Sunday, September 12, 2010

Off-the-beaten-path Public Meetings

I'm all upset about Hydrofracking. I've been promoting a trailer for the movie Gasland in Facebook status updates and in my blog for a few weeks now. This week I spoke to a woman who was approached by a gas company that wanted to buy her mineral rights for $50 an acre. She didn't go for it but several of her neighbors did.

Hydrofracking is a dangerous process. I ruins land and water. It isn't fair. Big corporations are taking advantage of farmers and innocent people. That's what bothers me the most, I guess. The way in which people are being ripped off and mislead and the way in which journalism seems broken in our state and unable to protect people from being used in such situations.

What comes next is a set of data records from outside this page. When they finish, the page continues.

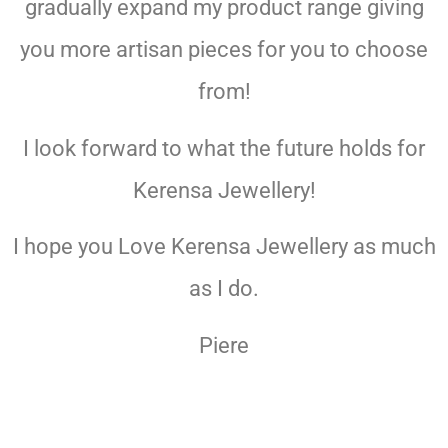
gradually expand my product range giving
you more artisan pieces for you to choose
from!
I look forward to what the future holds for
Kerensa Jewellery!
I hope you Love Kerensa Jewellery as much
as I do.
Piere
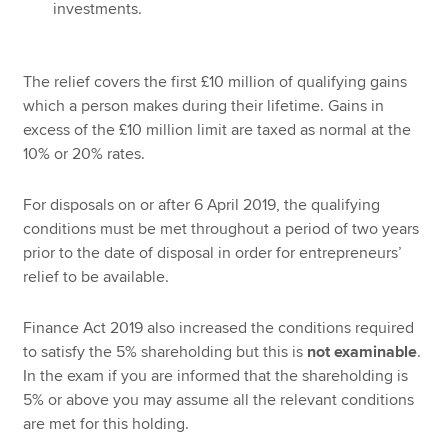
investments.
The relief covers the first £10 million of qualifying gains
which a person makes during their lifetime. Gains in
excess of the £10 million limit are taxed as normal at the
10% or 20% rates.
For disposals on or after 6 April 2019, the qualifying
conditions must be met throughout a period of two years
prior to the date of disposal in order for entrepreneurs’
relief to be available.
Finance Act 2019 also increased the conditions required
to satisfy the 5% shareholding but this is
not examinable
.
In the exam if you are informed that the shareholding is
5% or above you may assume all the relevant conditions
are met for this holding.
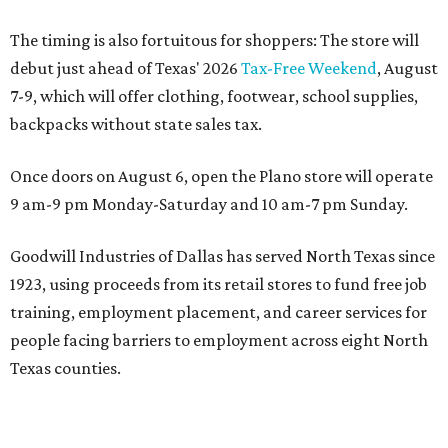
The timing is also fortuitous for shoppers: The store will
debut just ahead of Texas' 2026
Tax-Free Weekend
, August
7-9, which will offer clothing, footwear, school supplies,
backpacks without state sales tax.
Once doors on August 6, open the Plano store will operate
9 am-9 pm Monday-Saturday and 10 am-7 pm Sunday.
Goodwill Industries of Dallas has served North Texas since
1923, using proceeds from its retail stores to fund free job
training, employment placement, and career services for
people facing barriers to employment across eight North
Texas counties.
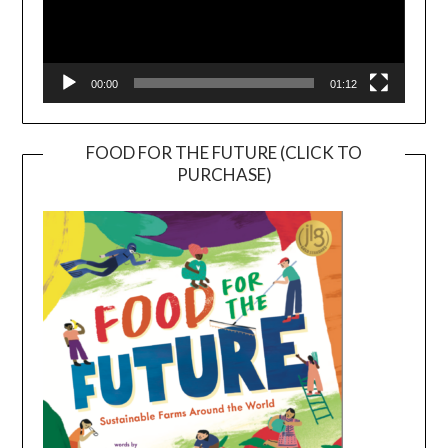
00:00
01:12
FOOD FOR THE FUTURE (CLICK TO
PURCHASE)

When I was a newspaper reporter, one of my favorite things to do was to attend some way-off-the-beaten-track public meeting about something really important -- some meeting where you would never see television news or even radio -- the sort of public meeting turf where only paper newspaper reporters tred. Loved those nights. I'd trade my one-on-one-close-up-and-on-the-couch-45-minute interview with Bobby Kennedy, Jr. for a super important and underexposed back woods public meeting any day. And in addition to being extremely handsome, Bobby has tons of good and important things to say about the envornment and suggestions for how we can protect it (campaign finance reform being at the top of the list!). I just never felt democracy at work as strongly as when I attended those off-the-beaten-path meetings where important decisions were being made. It was important to witness and report. I knew it mattered.

I miss those meetings not only because I don't cover them anymore -- but because nobody does. With the state of journalism in Michigan today, those extremely important meetings are really not covered.

I fear for the consequences this will have on our state -- especially the cost to our environment. City hall and school board meetings will still be available on public access stations in many cases. Concerned people will have to seek out those meetings. But at least there is a tool in place for finding out what's going on. It's the smaller meetings -- township government, zoning boards of appeals... that really don't get much coverage at all now.

It's really frightening to me.

Maybe we should start using social media to cover meetings and keep each other informed. I don't know what the answer is. But I see the problem and it's big.